**Provided information**
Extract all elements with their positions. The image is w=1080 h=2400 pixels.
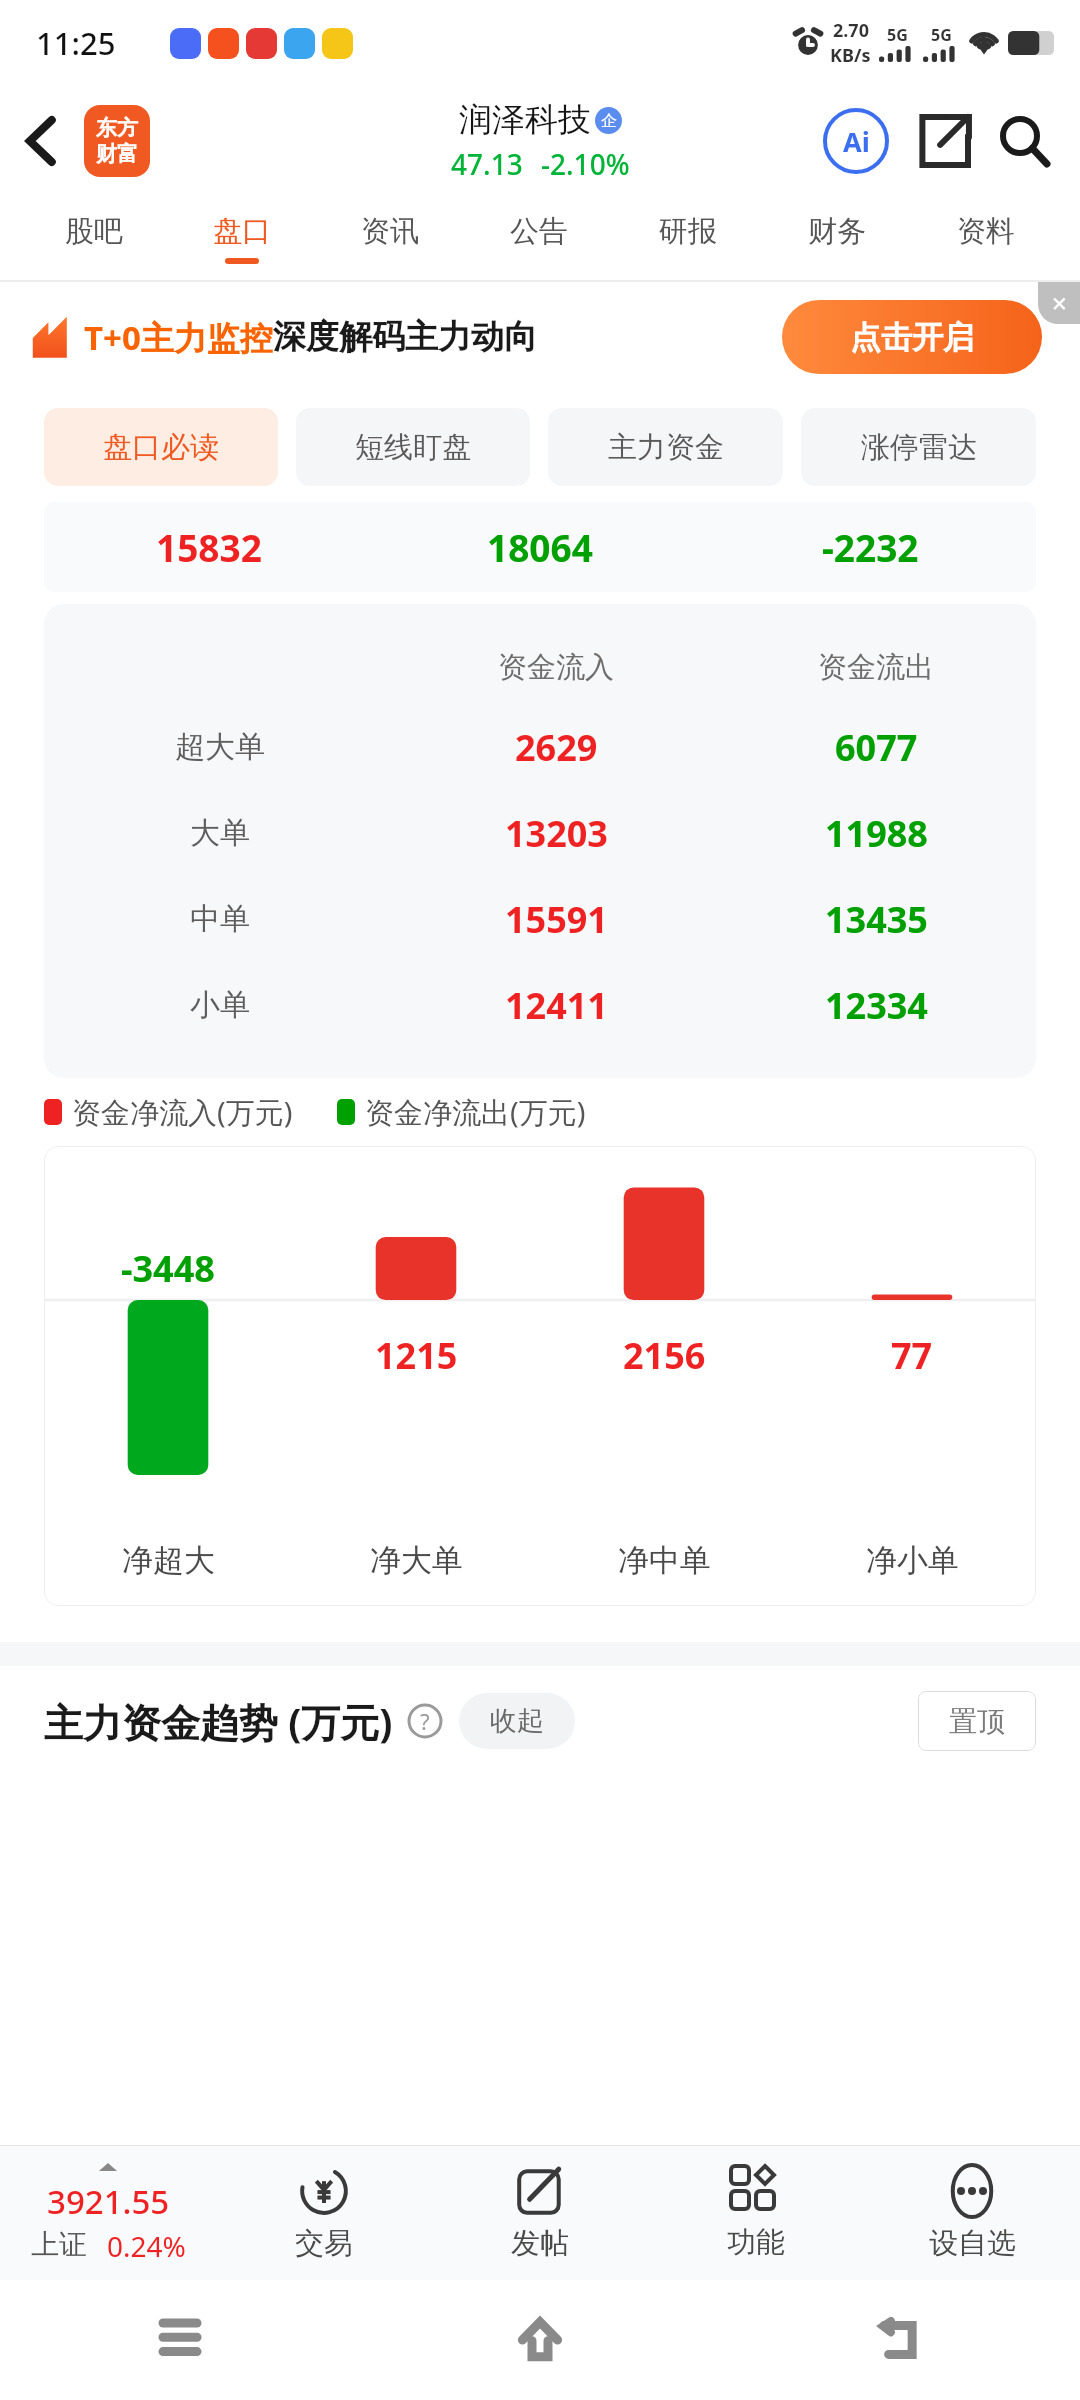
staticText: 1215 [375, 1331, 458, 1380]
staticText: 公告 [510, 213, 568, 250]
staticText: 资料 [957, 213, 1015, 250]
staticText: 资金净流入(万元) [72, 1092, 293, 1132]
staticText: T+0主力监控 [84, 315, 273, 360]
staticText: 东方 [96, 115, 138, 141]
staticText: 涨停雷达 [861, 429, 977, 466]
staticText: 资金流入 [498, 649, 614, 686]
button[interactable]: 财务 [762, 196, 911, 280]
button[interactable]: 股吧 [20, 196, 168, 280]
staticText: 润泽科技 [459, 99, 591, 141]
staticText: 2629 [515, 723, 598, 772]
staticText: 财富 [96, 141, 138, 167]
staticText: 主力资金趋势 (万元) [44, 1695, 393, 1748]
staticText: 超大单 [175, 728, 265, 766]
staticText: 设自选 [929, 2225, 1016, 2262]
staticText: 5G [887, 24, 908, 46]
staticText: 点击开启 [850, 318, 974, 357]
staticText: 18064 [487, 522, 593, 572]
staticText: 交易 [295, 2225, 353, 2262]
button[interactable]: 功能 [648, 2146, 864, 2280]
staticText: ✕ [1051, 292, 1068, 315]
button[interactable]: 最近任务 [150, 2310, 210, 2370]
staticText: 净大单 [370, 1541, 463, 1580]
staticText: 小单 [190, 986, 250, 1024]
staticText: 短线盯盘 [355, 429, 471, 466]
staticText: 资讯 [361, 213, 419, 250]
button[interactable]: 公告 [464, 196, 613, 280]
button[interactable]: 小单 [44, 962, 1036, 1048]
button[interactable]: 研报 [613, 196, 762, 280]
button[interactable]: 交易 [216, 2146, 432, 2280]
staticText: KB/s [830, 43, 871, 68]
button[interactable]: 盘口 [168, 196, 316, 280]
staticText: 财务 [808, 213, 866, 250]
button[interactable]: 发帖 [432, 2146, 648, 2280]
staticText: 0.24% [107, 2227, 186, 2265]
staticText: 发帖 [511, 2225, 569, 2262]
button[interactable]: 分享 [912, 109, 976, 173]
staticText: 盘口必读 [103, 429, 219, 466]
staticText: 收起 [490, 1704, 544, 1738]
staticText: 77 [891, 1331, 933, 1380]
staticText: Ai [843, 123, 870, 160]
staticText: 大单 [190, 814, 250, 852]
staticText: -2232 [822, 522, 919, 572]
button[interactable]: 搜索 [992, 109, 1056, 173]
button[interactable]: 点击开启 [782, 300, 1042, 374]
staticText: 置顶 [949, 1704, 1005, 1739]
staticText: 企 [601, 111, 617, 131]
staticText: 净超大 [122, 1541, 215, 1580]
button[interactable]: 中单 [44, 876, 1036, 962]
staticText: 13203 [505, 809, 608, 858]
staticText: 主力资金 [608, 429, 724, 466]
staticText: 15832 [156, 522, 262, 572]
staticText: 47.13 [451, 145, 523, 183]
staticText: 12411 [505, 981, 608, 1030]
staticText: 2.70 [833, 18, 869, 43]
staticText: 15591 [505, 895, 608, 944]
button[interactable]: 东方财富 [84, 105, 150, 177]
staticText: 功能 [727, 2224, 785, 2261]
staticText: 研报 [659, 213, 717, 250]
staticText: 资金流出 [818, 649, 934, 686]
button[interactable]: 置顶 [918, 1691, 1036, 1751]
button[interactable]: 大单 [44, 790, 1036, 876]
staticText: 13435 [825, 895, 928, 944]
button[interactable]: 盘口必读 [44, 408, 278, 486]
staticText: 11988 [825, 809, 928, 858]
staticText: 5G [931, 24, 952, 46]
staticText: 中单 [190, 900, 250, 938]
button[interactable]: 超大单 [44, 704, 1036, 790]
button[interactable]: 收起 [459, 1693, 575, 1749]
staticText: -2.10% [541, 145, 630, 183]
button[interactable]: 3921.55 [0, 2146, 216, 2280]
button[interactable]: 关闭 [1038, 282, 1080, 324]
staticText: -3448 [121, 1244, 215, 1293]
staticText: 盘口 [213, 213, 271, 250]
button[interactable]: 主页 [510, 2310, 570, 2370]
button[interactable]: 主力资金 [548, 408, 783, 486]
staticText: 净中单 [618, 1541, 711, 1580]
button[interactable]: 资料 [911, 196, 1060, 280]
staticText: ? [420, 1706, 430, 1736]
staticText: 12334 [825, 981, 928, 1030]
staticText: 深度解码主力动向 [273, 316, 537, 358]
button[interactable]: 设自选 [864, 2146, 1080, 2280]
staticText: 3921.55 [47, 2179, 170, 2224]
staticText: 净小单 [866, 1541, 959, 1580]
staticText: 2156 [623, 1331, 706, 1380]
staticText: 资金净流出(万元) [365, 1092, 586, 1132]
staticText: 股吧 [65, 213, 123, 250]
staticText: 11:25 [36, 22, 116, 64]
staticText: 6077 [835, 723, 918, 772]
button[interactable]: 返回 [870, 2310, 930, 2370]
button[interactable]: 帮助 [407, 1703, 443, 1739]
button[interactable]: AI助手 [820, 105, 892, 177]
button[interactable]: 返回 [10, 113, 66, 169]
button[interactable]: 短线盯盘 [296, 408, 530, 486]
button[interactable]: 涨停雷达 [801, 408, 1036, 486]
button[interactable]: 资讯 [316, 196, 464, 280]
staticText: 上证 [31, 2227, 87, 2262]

**Task instructions**
Report how many lines in the listing above contain the string "盘口必读", giving the number alone.

**Task output**
2